| WHAT YOU ARE ASKED TO DO |
This exercise calls for the data below to be retyped exactly, minus any images.

| SOURCE MATERIAL |

============

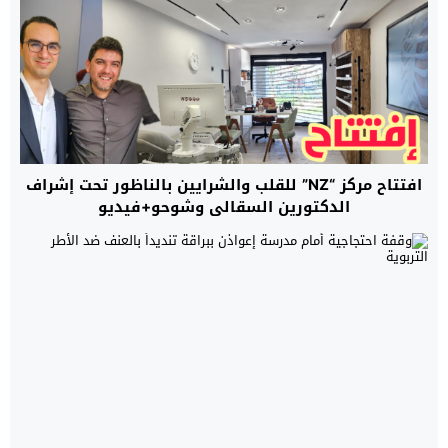
افتتاح مركز “NZ” للقلب والشرايين بالناظور تحت إشراف
الدكتورين السقالي وشوحو+فيديو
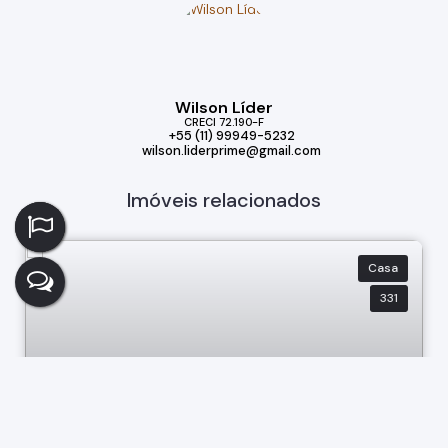
Wilson Líder
CRECI
72.190-F
+55 (11) 99949-5232
wilson.liderprime@gmail.com
Imóveis relacionados
Casa
331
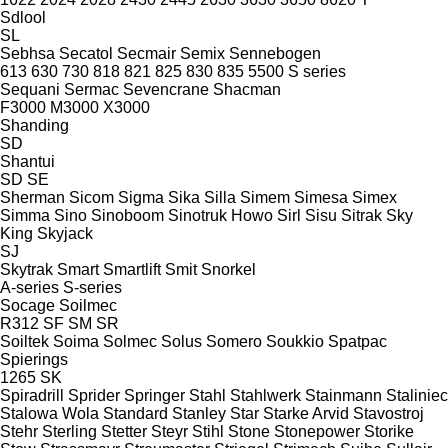
Sdlool
SL
Sebhsa
Secatol
Secmair
Semix
Sennebogen
613
630
730
818
821
825
830
835
5500
S series
Sequani
Sermac
Sevencrane
Shacman
F3000
M3000
X3000
Shanding
SD
Shantui
SD
SE
Sherman
Sicom
Sigma
Sika
Silla
Simem
Simesa
Simex
Simma
Sino
Sinoboom
Sinotruk Howo
Sirl
Sisu
Sitrak
Sky
King
Skyjack
SJ
Skytrak
Smart
Smartlift
Smit
Snorkel
A-series
S-series
Socage
Soilmec
R312
SF
SM
SR
Soiltek
Soima
Solmec
Solus
Somero
Soukkio
Spatpac
Spierings
1265
SK
Spiradrill
Sprider
Springer
Stahl
Stahlwerk
Stainmann
Staliniec
Stalowa Wola
Standard
Stanley
Star
Starke Arvid
Stavostroj
Stehr
Sterling
Stetter
Steyr
Stihl
Stone
Stonepower
Storike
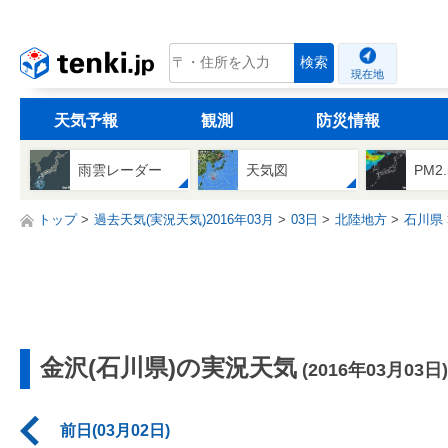
tenki.jp
検索
現在地
天気予報
観測
防災情報
雨雲レーダー
天気図
PM2
トップ
過去天気(実況天気)2016年03月
03日
北陸地方
石川県
金沢(石川県)の実況天気
(2016年03月03日)
前日(03月02日)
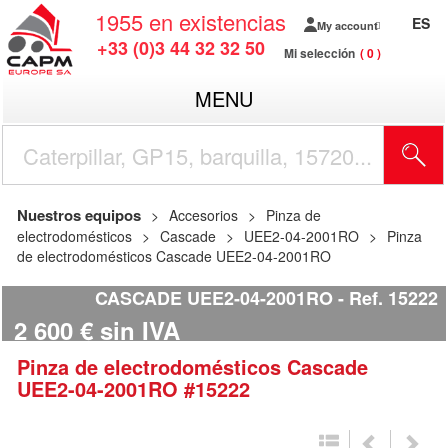
1955
en existencias
ES
My account
+33 (0)3 44 32 32 50
Mi selección
0
MENU
Nuestros equipos
Accesorios
Pinza de
electrodomésticos
Cascade
UEE2-04-2001RO
Pinza
de electrodomésticos Cascade UEE2-04-2001RO
CASCADE UEE2-04-2001RO
Ref.
15222
2 600
€
sin IVA
Pinza de electrodomésticos
Cascade
UEE2-04-2001RO
#15222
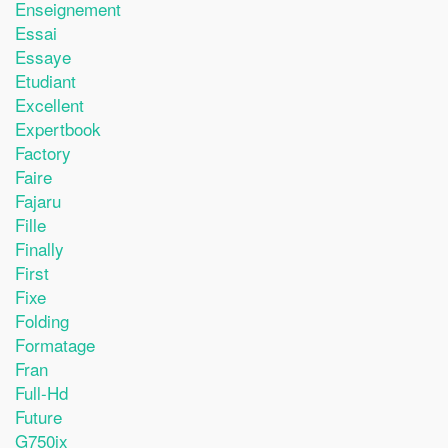
Enseignement
Essai
Essaye
Etudiant
Excellent
Expertbook
Factory
Faire
Fajaru
Fille
Finally
First
Fixe
Folding
Formatage
Fran
Full-Hd
Future
G750jx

============

| REPLY |
افتتاح مركز “NZ” للقلب والشرايين بالناظور تحت إشراف
الدكتورين السقالي وشوحو+فيديو
Wilson Líder
CRECI
72.190-F
+55 (11) 99949-5232
wilson.liderprime@gmail.com
Imóveis relacionados
Casa
331
Sdlool
SL
Sebhsa
Secatol
Secmair
Semix
Sennebogen
613
630
730
818
821
825
830
835
5500
S series
Sequani
Sermac
Sevencrane
Shacman
F3000
M3000
X3000
Shanding
SD
Shantui
SD
SE
Sherman
Sicom
Sigma
Sika
Silla
Simem
Simesa
Simex
Simma
Sino
Sinoboom
Sinotruk Howo
Sirl
Sisu
Sitrak
Sky
King
Skyjack
SJ
Skytrak
Smart
Smartlift
Smit
Snorkel
A-series
S-series
Socage
Soilmec
R312
SF
SM
SR
Soiltek
Soima
Solmec
Solus
Somero
Soukkio
Spatpac
Spierings
1265
SK
Spiradrill
Sprider
Springer
Stahl
Stahlwerk
Stainmann
Staliniec
Stalowa Wola
Standard
Stanley
Star
Starke Arvid
Stavostroj
Stehr
Sterling
Stetter
Steyr
Stihl
Stone
Stonepower
Storike
tenki.jp
検索
現在地
天気予報
観測
防災情報
雨雲レーダー
天気図
PM2
トップ
過去天気(実況天気)2016年03月
03日
北陸地方
石川県
金沢(石川県)の実況天気
(2016年03月03日)
前日(03月02日)
1955
en existencias
ES
My account
+33 (0)3 44 32 32 50
Mi selección
0
MENU
Nuestros equipos
Accesorios
Pinza de
electrodomésticos
Cascade
UEE2-04-2001RO
Pinza
de electrodomésticos Cascade UEE2-04-2001RO
CASCADE UEE2-04-2001RO
Ref.
15222
2 600
€
sin IVA
Pinza de electrodomésticos
Cascade
UEE2-04-2001RO
#15222
Enseignement
Essai
Essaye
Etudiant
Excellent
Expertbook
Factory
Faire
Fajaru
Fille
Finally
First
Fixe
Folding
Formatage
Fran
Full-Hd
Future
G750jx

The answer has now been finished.